The following are unknown: (1) the frequency of DNs that display hypointense signals in the hepatocyte phase of EOB-MRI; (2) the frequency of hypovascular, hypointense nodules in the hepatocyte phase that are pathologically diagnosed as early HCC; (3) the frequency of future hypervascularization among these nodules; and (4) the factors associated with hypervascularization. These four questions should be addressed as soon as possible in multicenter studies with an adequate number of cases. Indeed, there are many reports of hypervascularization of hypovascular, hypointense nodules [32,33,34,35,36,37,38,39,40,41,42,43,44,45,46,47,48,49,50]. Tumor diameter and nodule growth speed are reported as risk factors for hypervascularization. These characteristics are therefore important in predicting the hypervascularization of hypovascular nodules. It should be noted that the tumor diameter cutoff in these studies has often been reported around 1 cm. Actually, intensive follow-up of hypovascular nodules that are hypointense in the hepatobiliary phase of EOB-MRI has shown that nodules with a higher rate of growth are more prone to develop into hypervascular nodules, which suggests that nodule growth speed might be included in the algorithm as well.

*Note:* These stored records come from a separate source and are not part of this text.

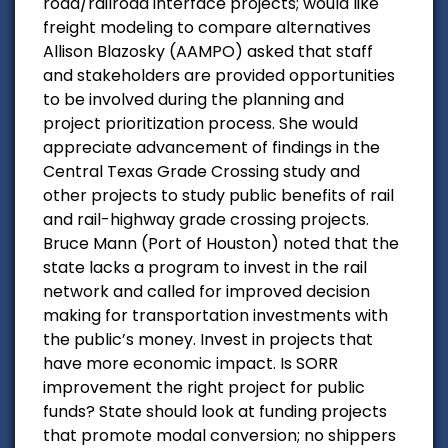
road/railroad interface projects; would like
freight modeling to compare alternatives
Allison Blazosky (AAMPO) asked that staff
and stakeholders are provided opportunities
to be involved during the planning and
project prioritization process. She would
appreciate advancement of findings in the
Central Texas Grade Crossing study and
other projects to study public benefits of rail
and rail-highway grade crossing projects.
Bruce Mann (Port of Houston) noted that the
state lacks a program to invest in the rail
network and called for improved decision
making for transportation investments with
the public’s money. Invest in projects that
have more economic impact. Is SORR
improvement the right project for public
funds? State should look at funding projects
that promote modal conversion; no shippers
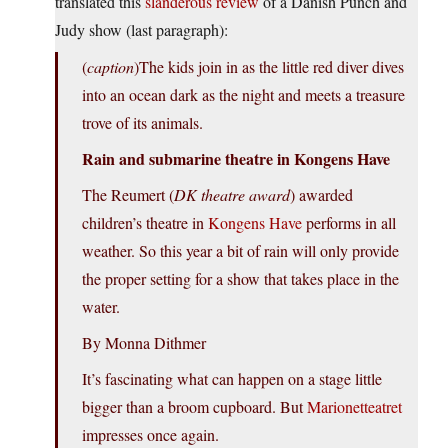
translated this
slanderous review
of a Danish Punch and
Judy show (last paragraph):
(
caption
)The kids join in as the little red diver dives
into an ocean dark as the night and meets a treasure
trove of its animals.
Rain and submarine theatre in Kongens Have
The Reumert (
DK theatre award
) awarded
children’s theatre in
Kongens Have
performs in all
weather. So this year a bit of rain will only provide
the proper setting for a show that takes place in the
water.
By Monna Dithmer
It’s fascinating what can happen on a stage little
bigger than a broom cupboard. But
Marionetteatret
impresses once again.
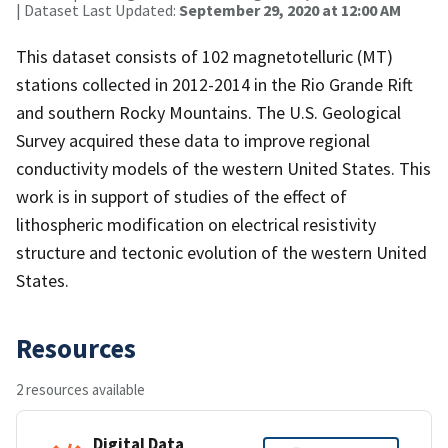
| Dataset Last Updated:
September 29, 2020 at 12:00 AM
This dataset consists of 102 magnetotelluric (MT)
stations collected in 2012-2014 in the Rio Grande Rift
and southern Rocky Mountains. The U.S. Geological
Survey acquired these data to improve regional
conductivity models of the western United States. This
work is in support of studies of the effect of
lithospheric modification on electrical resistivity
structure and tectonic evolution of the western United
States.
Resources
2 resources available
Digital Data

The next question concerns the proper clinical management of these nodules. To address this issue, a multicenter prospective study must be performed to investigate their rate of malignant transformation. This should be done by obtaining histopathological findings from hypovascular nodules that are identified as hypointense in the hepatocyte phase of Gd-EOB-MRI and by following the natural course of these nodules.

In conclusion, proactive examination using EOB-MRI is recommended in the following settings: (1) the differentiation of early HCC from DNs; (2) staging of HCCs prior to treatment; (3) alternate use of MDCT and Gd-EOB-MRI for screening of HCCs in high-risk patients who are recommended to undergo MDCT or MRI 1-2 times annually [51]; (4) early detection of recurrence by the alternate use of MDCT and Gd-EOB-MRI during follow-up after treatment of HCC; and (5) preoperative detection and evaluation of metastatic liver cancers.

As stated above, CEUS and Gd-EOB-MRI play tremendously important roles in screening, definitive diagnosis, malignant potential, diagnosis of pathological differentiation grade, assessment of treatment response, treatment guidance, and early detection of tumor recurrence.

In this issue of Liver Cancer, detailed reviews of these two breakthrough imaging modalities are presented by Piscaglia and Salvatore [52] and Lee [53], and I believe these two articles are of tremendous value for readers of this journal.